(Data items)
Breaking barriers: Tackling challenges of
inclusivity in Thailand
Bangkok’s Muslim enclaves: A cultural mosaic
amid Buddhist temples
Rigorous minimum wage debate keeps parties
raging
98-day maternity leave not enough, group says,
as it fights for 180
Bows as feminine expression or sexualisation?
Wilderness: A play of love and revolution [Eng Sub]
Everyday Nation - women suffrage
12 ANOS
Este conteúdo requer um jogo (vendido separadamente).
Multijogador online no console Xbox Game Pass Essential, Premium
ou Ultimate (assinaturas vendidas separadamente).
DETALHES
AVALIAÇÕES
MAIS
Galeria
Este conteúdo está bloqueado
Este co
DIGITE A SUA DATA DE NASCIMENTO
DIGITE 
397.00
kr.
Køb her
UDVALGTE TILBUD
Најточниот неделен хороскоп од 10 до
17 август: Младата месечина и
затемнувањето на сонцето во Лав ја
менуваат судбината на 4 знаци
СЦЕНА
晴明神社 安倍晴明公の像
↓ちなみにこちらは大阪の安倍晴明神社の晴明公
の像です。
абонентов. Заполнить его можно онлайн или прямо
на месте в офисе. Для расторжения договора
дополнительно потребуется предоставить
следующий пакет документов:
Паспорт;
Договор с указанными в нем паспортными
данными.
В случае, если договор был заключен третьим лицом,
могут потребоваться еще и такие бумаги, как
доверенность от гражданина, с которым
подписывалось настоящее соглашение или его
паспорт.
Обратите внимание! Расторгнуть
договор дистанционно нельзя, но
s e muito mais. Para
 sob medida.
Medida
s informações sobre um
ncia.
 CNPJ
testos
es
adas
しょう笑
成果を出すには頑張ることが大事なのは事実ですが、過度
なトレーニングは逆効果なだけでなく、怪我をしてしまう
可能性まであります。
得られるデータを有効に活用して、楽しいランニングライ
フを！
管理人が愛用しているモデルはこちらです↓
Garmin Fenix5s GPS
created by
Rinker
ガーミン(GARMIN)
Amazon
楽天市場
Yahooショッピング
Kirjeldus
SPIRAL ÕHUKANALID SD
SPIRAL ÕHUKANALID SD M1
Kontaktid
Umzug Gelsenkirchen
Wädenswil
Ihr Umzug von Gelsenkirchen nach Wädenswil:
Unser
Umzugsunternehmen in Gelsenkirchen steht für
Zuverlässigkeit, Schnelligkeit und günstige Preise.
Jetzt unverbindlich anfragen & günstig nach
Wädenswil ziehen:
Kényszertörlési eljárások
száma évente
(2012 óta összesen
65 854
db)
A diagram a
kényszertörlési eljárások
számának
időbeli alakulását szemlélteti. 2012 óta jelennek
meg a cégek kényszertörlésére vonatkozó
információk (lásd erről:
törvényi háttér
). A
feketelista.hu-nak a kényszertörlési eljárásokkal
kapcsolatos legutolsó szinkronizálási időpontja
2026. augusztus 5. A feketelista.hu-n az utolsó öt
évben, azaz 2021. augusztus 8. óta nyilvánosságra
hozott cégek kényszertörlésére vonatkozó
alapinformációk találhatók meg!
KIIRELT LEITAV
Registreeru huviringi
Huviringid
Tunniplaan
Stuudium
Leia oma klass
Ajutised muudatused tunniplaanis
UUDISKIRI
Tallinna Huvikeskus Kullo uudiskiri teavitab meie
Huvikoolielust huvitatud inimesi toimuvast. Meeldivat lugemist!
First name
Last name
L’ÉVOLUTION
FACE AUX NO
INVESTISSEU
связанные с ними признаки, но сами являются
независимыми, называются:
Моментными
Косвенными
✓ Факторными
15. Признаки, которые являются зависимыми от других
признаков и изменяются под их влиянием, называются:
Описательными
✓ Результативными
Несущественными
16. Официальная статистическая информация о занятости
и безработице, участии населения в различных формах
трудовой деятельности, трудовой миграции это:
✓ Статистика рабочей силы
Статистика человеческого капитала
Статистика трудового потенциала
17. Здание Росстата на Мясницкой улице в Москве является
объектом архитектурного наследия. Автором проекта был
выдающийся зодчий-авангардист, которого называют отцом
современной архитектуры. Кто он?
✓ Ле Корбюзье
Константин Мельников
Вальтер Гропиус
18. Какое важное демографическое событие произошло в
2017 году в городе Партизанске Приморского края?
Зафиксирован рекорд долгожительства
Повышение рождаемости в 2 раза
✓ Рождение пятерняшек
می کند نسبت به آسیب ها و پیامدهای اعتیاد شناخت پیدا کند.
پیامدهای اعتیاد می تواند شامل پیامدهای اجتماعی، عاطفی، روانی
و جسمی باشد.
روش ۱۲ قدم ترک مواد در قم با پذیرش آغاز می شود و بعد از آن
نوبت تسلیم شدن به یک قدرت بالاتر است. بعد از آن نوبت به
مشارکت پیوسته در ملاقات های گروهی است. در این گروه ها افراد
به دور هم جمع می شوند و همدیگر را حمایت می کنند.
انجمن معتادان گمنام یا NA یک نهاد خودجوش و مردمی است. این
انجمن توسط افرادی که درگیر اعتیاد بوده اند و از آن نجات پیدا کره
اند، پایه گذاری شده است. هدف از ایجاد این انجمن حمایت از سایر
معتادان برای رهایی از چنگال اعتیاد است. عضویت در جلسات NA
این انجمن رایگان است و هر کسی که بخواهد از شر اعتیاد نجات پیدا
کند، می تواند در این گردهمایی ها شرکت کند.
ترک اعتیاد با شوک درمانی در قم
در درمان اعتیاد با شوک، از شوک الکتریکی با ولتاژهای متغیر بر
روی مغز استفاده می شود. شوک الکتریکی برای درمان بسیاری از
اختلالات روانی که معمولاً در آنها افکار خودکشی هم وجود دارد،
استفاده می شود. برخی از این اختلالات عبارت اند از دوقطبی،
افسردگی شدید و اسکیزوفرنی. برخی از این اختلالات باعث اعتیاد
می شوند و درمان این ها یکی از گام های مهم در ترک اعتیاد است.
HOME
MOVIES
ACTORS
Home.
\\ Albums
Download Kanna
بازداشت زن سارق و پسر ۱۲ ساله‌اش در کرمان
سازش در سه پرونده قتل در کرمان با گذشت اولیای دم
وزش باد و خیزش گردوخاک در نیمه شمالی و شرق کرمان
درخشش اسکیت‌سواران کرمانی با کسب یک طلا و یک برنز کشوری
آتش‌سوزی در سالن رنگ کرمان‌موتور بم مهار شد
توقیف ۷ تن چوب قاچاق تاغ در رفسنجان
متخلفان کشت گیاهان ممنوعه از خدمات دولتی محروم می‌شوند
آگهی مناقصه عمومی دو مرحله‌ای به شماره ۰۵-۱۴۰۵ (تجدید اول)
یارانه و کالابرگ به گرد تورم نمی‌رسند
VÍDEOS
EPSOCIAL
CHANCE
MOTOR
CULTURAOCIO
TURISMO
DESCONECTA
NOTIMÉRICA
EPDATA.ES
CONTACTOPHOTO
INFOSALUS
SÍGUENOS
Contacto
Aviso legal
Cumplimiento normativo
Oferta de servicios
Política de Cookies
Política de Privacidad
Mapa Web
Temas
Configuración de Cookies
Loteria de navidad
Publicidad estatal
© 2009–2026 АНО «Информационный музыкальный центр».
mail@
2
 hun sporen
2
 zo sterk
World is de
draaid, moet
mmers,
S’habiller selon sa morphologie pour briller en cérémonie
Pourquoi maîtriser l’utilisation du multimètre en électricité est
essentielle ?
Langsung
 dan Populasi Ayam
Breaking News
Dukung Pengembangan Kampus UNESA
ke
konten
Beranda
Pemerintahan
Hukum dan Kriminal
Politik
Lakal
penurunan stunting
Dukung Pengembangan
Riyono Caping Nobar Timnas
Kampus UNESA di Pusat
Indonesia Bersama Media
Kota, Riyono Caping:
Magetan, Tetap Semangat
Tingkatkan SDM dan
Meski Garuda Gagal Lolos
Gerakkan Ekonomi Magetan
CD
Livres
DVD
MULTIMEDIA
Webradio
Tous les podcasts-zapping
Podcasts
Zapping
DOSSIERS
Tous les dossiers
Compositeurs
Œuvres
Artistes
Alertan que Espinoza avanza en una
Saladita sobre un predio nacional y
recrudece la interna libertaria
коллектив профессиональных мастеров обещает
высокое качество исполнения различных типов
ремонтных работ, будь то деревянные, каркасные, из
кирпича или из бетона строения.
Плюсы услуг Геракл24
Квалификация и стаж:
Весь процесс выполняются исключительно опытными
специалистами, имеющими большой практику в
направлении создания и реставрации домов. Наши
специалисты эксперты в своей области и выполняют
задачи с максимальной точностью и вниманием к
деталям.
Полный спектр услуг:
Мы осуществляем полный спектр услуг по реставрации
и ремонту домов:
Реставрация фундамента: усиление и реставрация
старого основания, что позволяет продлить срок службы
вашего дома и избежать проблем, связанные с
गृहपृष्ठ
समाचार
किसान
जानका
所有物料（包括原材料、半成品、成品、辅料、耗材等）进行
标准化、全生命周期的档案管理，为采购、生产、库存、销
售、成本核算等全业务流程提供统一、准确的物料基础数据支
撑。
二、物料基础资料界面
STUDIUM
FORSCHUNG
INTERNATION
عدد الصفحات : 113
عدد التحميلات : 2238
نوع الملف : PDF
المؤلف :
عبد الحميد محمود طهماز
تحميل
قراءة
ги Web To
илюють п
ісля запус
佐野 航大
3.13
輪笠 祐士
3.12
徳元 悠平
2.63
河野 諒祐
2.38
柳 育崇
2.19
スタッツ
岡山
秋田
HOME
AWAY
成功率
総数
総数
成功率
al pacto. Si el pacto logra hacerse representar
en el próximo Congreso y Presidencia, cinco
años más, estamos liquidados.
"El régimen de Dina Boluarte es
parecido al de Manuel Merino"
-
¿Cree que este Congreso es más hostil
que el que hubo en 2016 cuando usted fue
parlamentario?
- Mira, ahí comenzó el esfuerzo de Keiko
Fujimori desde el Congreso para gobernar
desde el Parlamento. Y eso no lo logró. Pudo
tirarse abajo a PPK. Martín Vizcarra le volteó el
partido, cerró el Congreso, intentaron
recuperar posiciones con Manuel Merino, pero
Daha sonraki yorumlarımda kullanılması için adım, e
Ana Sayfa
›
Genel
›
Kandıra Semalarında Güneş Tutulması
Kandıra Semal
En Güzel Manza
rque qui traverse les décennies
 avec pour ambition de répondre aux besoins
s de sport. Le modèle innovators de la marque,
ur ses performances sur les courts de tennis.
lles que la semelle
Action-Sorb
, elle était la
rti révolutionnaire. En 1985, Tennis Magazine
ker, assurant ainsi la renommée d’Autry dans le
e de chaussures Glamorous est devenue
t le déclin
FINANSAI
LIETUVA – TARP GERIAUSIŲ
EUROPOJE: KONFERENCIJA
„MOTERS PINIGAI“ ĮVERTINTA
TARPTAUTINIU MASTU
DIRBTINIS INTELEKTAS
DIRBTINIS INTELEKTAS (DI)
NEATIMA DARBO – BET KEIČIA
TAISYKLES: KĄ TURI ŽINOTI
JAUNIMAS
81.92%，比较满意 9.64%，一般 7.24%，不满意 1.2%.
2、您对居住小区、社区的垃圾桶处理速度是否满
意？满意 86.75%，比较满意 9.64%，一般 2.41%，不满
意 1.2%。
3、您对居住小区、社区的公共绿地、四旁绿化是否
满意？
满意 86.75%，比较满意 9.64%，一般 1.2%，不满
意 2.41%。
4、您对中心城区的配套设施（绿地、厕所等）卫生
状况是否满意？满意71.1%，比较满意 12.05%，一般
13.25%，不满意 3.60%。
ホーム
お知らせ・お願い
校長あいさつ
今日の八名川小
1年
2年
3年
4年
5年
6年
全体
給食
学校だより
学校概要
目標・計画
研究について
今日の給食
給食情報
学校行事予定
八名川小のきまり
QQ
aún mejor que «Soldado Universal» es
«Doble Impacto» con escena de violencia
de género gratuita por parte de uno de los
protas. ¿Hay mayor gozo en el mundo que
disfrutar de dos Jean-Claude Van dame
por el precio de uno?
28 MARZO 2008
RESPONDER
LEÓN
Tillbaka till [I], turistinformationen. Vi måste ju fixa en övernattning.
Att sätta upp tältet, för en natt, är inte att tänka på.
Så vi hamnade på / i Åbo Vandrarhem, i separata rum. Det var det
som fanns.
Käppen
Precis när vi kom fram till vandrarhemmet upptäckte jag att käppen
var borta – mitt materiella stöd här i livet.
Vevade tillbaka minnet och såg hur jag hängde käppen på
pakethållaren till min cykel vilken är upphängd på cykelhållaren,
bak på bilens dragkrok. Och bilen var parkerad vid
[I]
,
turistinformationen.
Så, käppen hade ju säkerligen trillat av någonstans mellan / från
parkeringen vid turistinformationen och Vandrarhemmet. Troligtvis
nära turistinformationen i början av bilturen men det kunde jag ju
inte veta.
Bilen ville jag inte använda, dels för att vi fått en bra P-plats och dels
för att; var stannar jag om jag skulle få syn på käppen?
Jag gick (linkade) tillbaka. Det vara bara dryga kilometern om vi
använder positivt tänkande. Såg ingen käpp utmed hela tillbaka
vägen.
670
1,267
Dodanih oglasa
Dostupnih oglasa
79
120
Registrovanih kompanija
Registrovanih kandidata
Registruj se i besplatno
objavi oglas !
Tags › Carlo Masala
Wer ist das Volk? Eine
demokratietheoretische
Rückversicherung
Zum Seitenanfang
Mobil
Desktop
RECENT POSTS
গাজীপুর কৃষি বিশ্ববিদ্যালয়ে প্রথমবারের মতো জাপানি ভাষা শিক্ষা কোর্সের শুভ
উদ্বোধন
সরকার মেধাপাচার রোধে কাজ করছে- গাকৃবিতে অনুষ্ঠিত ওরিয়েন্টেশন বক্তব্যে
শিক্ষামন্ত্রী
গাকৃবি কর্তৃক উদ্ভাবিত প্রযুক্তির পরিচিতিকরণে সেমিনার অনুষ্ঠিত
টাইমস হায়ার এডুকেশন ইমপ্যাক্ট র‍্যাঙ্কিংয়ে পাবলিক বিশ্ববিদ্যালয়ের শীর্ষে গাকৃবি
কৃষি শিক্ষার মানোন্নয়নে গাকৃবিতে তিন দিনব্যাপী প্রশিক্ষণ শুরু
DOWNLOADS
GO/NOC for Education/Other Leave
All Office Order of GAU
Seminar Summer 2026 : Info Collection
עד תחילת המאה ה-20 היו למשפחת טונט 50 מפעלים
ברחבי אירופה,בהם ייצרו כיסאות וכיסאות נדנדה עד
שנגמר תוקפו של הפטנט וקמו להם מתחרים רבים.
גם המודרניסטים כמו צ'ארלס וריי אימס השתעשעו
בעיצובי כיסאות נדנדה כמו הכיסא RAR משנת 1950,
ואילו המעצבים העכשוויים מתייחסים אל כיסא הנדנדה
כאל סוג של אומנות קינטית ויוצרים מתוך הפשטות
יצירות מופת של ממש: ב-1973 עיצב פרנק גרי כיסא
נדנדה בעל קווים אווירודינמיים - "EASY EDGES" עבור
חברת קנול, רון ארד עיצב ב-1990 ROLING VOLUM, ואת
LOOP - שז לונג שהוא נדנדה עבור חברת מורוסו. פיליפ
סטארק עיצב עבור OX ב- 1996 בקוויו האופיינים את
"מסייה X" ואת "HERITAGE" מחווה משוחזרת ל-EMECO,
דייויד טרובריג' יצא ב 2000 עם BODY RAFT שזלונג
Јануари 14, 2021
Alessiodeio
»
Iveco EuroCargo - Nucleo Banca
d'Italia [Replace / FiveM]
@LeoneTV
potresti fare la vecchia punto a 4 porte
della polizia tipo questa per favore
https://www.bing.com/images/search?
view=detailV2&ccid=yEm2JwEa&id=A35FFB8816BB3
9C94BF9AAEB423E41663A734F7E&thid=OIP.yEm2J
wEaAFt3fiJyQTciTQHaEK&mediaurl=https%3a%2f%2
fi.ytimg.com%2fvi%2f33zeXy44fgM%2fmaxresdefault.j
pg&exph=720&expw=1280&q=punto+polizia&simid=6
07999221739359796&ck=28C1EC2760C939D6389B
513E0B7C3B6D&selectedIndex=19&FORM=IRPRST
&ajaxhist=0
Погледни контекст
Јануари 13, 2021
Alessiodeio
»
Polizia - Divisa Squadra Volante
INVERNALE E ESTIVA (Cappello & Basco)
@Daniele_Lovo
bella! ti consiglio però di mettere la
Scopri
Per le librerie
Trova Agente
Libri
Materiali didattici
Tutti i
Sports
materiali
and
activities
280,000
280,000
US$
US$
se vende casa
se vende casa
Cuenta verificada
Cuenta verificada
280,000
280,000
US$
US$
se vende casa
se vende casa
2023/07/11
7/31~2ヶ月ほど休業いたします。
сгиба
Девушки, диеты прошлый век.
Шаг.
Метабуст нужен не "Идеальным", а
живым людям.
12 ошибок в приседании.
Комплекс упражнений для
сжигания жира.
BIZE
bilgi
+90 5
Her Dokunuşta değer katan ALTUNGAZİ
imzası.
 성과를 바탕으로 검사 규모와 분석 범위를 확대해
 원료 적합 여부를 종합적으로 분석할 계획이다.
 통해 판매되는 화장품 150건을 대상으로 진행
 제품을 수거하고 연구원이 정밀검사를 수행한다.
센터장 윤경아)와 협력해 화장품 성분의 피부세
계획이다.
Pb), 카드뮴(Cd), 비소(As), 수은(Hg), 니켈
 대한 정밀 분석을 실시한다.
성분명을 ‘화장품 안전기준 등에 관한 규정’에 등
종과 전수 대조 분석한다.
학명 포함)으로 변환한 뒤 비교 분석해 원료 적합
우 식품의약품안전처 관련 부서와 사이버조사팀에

## What you should do
Copy out every line of the data that includes "DIGITE".

## Task output
DIGITE A SUA DATA DE NASCIMENTO
DIGITE 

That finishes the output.